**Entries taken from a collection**
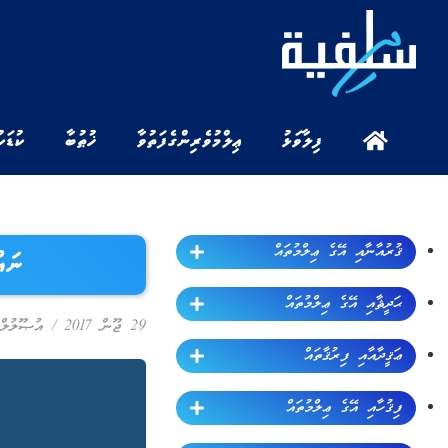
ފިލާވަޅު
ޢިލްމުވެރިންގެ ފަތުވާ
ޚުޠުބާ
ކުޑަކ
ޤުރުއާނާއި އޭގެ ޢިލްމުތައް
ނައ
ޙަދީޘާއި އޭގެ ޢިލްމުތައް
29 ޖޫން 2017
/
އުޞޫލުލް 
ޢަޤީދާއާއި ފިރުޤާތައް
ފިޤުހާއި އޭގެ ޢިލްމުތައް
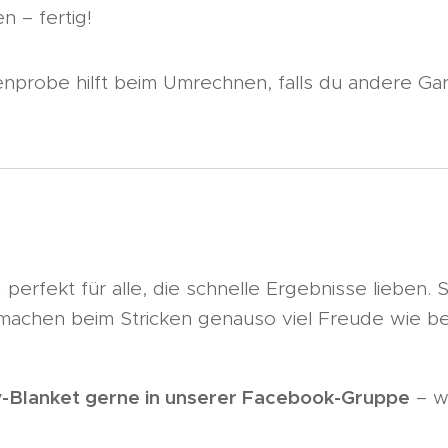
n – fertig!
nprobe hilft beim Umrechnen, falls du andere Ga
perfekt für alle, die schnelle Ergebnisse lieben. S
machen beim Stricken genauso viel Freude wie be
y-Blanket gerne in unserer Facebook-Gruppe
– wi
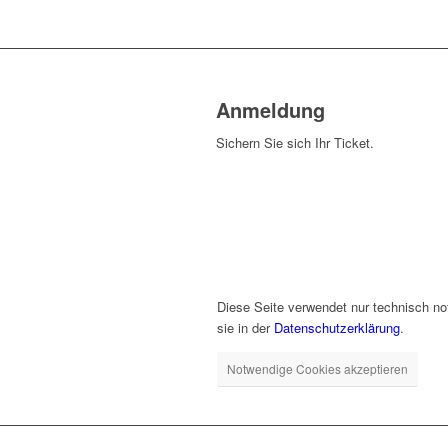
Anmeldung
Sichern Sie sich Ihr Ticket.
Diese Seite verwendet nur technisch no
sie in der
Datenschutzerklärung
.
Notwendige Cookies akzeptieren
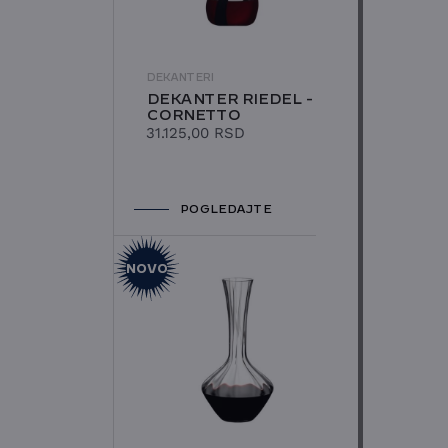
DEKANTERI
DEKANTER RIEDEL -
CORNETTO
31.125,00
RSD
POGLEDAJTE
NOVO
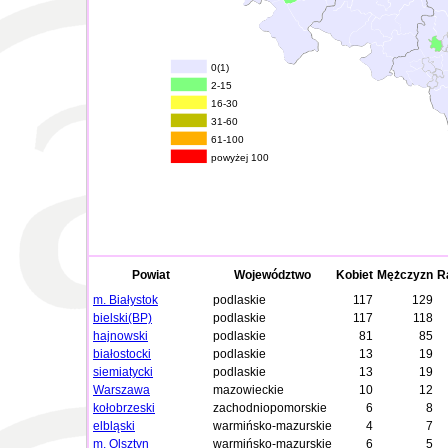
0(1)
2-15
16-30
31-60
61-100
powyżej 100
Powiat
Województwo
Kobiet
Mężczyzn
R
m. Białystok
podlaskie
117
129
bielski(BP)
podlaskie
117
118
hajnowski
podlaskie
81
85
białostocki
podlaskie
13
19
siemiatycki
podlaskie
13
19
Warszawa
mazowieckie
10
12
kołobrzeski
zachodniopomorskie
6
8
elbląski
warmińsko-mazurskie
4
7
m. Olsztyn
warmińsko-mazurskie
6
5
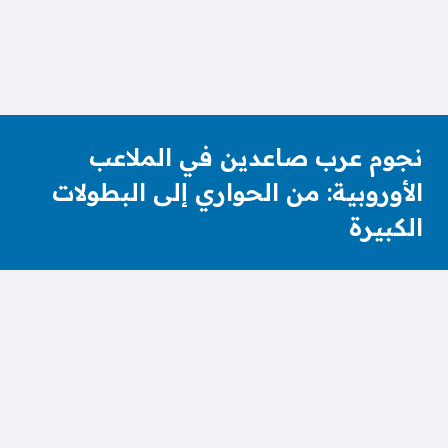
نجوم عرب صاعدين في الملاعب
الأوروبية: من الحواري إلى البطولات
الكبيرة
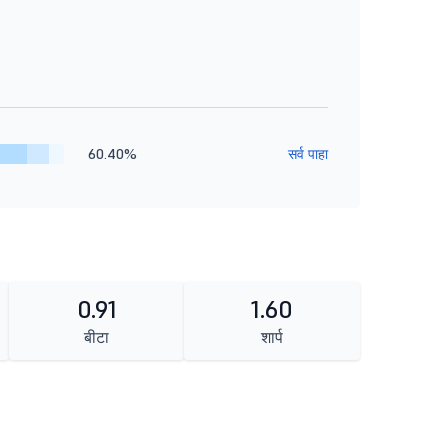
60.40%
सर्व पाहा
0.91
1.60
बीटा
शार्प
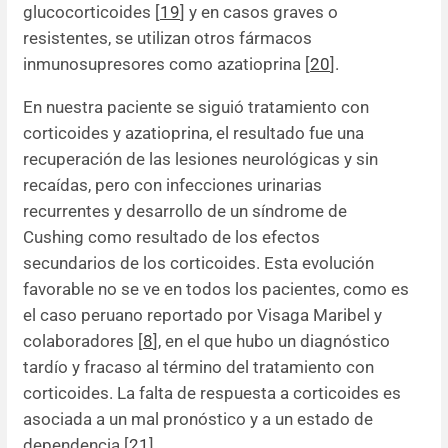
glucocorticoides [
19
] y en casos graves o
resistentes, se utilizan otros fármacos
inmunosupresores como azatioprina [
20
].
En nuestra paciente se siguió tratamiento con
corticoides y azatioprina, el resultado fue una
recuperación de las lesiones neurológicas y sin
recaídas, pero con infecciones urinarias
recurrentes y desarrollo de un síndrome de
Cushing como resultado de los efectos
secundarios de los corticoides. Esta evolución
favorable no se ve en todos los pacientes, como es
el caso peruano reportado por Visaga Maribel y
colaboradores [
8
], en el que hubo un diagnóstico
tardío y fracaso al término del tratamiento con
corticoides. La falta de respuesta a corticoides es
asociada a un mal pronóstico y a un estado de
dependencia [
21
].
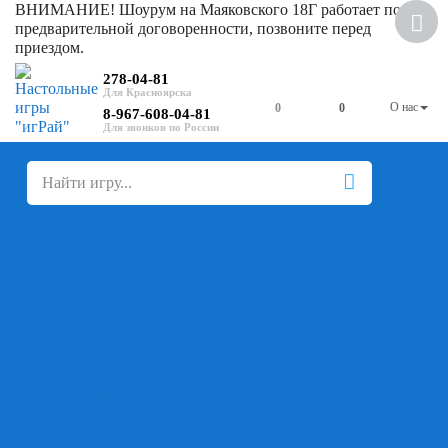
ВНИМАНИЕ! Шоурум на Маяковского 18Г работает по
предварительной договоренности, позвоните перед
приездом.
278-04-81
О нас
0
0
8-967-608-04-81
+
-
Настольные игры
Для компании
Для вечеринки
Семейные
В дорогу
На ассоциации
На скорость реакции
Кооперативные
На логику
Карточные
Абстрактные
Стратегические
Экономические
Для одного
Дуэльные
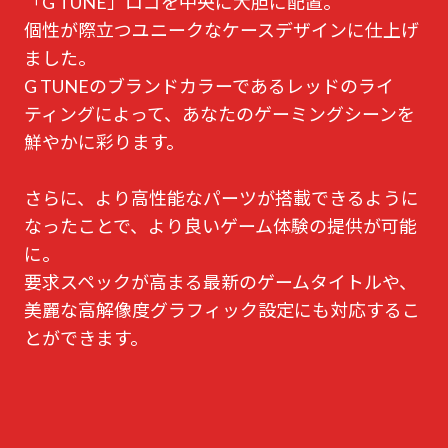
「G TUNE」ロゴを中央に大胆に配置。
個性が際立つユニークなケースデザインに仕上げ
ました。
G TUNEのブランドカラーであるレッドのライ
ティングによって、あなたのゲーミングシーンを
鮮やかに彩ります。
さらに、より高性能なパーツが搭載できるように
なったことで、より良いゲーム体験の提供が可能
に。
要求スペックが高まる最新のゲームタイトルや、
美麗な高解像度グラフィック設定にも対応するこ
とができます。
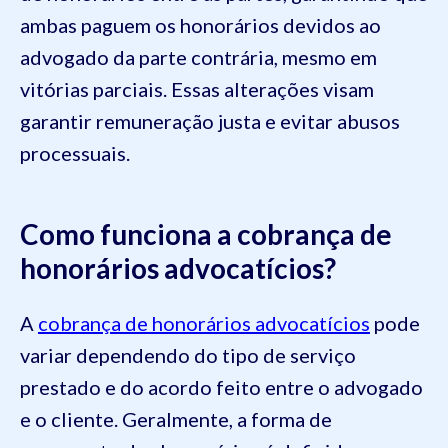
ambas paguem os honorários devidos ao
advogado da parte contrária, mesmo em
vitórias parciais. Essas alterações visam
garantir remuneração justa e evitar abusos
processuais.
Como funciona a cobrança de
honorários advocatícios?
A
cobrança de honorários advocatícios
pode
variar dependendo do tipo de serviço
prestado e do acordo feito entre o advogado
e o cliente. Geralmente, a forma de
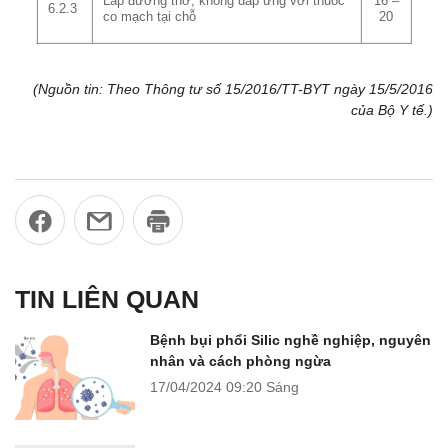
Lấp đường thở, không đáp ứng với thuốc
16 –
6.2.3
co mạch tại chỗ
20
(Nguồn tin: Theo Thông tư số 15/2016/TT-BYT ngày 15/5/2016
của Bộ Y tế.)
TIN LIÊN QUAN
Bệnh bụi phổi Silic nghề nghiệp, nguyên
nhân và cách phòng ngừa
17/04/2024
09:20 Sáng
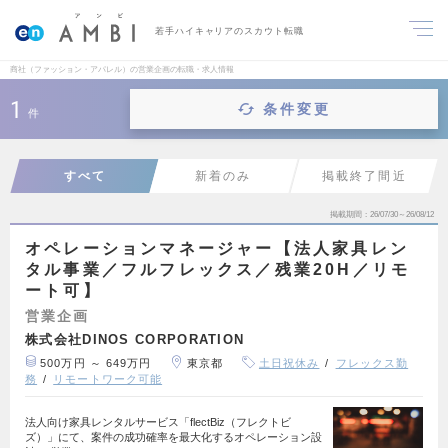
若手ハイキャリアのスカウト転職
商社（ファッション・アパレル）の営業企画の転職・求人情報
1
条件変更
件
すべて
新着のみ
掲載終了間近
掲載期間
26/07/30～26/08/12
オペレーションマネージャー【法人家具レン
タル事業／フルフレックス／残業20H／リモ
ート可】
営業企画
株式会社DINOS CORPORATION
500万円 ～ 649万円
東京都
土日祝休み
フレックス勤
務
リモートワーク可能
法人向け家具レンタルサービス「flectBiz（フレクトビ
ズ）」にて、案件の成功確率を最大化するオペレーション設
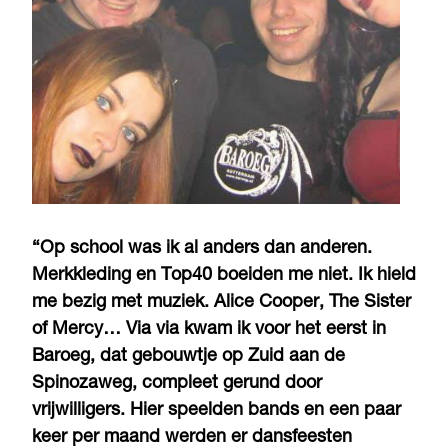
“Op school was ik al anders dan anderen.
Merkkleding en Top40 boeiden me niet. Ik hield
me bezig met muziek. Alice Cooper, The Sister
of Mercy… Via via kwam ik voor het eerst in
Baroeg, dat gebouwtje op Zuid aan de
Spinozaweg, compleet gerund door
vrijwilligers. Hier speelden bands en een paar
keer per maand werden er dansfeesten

**Requirement**
Among the entries above, how many lines contain the string "honorários"? Write the number alone.

**Answer to this problem**
3